There’s an established rule in crisis communications that you round-up your allies and stand together — sink or swim, but both human or corporate sacrifice is frowned upon as poor sportsmanship.
That rule was cast aside Monday by BP CEO Tony Hayward who threw his Gulf of Mexico drilling vendor Transocean Ltd. directly into the deep water saying, “The drilling rig was a Transocean drilling rig. It was their rig and their equipment that failed, run by their people, their processors.”
Oh Mr. Hayward? How do you feel about companies or people you really dislike? In an interview on NBC’s Today Show, Mr. Hayward went on to point out that Transocean owned the giant Deepwater Horizon platform and that BP was merely a lessee. While accepting the burden of paying for clean up costs one has to wonder what Hayward was thinking? Why was he sitting on national television dissing what until last week was considered a valued partner to BP’s global operations?
So much for loyalty. So much for corporate responsibility. Hayward could be laying the framework for a legal defense to put as much of the blame, the harsh light of public recrimination and ultimately the public memory onto the shoulders of his Swiss partner Transocean.

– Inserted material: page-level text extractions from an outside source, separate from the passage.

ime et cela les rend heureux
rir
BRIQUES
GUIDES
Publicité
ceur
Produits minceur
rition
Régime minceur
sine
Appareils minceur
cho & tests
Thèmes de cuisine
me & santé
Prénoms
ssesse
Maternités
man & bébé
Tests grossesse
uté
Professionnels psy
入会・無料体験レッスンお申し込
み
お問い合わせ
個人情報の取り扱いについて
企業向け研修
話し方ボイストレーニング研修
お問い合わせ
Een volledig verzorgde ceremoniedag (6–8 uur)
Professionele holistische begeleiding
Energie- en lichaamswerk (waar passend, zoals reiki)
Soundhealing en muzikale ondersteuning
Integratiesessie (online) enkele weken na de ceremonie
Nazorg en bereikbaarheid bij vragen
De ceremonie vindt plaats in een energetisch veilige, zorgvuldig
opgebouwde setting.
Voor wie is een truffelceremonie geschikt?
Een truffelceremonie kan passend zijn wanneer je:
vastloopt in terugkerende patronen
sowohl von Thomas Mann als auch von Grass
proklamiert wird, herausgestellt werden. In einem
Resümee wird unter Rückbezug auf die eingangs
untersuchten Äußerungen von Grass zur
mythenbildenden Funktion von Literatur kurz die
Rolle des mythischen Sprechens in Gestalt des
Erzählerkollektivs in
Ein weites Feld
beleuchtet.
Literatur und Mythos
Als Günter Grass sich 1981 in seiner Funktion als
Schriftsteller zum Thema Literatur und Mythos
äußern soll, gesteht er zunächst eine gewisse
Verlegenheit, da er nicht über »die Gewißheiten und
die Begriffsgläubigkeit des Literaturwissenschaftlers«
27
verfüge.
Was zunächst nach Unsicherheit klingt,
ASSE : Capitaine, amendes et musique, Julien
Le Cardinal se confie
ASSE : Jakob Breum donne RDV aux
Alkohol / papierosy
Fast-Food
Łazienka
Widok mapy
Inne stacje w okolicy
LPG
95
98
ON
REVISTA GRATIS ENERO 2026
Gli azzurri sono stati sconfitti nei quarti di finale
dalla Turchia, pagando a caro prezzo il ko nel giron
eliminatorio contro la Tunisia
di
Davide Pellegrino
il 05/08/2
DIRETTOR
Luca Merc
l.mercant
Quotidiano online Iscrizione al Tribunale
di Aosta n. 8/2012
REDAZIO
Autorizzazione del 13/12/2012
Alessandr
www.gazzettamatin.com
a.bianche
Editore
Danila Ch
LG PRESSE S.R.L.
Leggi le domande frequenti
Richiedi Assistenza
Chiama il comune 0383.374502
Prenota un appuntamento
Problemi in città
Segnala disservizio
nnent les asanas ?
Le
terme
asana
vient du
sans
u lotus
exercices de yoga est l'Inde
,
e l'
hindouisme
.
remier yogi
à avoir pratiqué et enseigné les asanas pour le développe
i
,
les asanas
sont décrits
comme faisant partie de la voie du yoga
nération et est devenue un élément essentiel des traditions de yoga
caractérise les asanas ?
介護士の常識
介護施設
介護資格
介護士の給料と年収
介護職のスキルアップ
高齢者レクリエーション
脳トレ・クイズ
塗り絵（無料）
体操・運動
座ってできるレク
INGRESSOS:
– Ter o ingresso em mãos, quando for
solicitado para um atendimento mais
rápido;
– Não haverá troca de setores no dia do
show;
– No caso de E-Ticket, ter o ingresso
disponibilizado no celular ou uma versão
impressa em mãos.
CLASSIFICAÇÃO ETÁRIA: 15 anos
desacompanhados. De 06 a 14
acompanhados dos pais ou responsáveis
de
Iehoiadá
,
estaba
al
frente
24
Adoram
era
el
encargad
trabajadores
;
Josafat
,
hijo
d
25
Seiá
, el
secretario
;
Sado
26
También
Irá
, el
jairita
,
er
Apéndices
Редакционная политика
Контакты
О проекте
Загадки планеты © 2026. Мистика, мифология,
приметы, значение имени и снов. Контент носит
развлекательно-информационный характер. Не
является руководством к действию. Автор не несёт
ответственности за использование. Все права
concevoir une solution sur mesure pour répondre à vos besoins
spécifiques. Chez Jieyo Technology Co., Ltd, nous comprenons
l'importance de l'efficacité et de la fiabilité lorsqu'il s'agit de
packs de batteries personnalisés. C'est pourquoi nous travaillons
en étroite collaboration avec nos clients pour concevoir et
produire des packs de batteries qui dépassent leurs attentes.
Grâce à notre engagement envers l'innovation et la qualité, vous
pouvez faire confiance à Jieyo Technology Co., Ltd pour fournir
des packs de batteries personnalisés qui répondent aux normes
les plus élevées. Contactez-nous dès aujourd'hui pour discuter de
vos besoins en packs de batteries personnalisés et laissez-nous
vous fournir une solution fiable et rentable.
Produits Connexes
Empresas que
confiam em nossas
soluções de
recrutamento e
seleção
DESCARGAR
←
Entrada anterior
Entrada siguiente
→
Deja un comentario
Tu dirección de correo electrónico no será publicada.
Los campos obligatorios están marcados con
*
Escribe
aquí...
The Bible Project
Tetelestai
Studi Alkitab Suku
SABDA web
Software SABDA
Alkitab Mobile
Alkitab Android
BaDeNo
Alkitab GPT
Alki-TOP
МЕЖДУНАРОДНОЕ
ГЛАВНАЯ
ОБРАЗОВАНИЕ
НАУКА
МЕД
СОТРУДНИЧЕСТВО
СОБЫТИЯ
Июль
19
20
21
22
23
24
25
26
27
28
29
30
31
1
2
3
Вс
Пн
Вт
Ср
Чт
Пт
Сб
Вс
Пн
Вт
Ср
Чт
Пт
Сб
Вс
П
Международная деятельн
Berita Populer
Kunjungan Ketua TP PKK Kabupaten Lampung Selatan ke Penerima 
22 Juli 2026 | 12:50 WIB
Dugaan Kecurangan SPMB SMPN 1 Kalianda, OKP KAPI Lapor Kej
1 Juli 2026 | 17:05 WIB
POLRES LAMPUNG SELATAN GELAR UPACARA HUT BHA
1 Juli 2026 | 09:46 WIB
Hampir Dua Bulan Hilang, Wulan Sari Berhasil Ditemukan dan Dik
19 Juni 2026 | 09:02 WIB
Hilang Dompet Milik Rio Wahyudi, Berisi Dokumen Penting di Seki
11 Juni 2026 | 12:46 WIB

To this observer it appears a flimsy and transparent attempt to add to the slimy oil slick also known as the ever-expanding blame game.
Kudos to Mr. Hayward – he appeared sincere and forthright. He was well-trained and prepared. But his statements left real doubt as to the corporate courage and conviction of BP… and I bet the blame will be shared by many more before the well or this story is capped.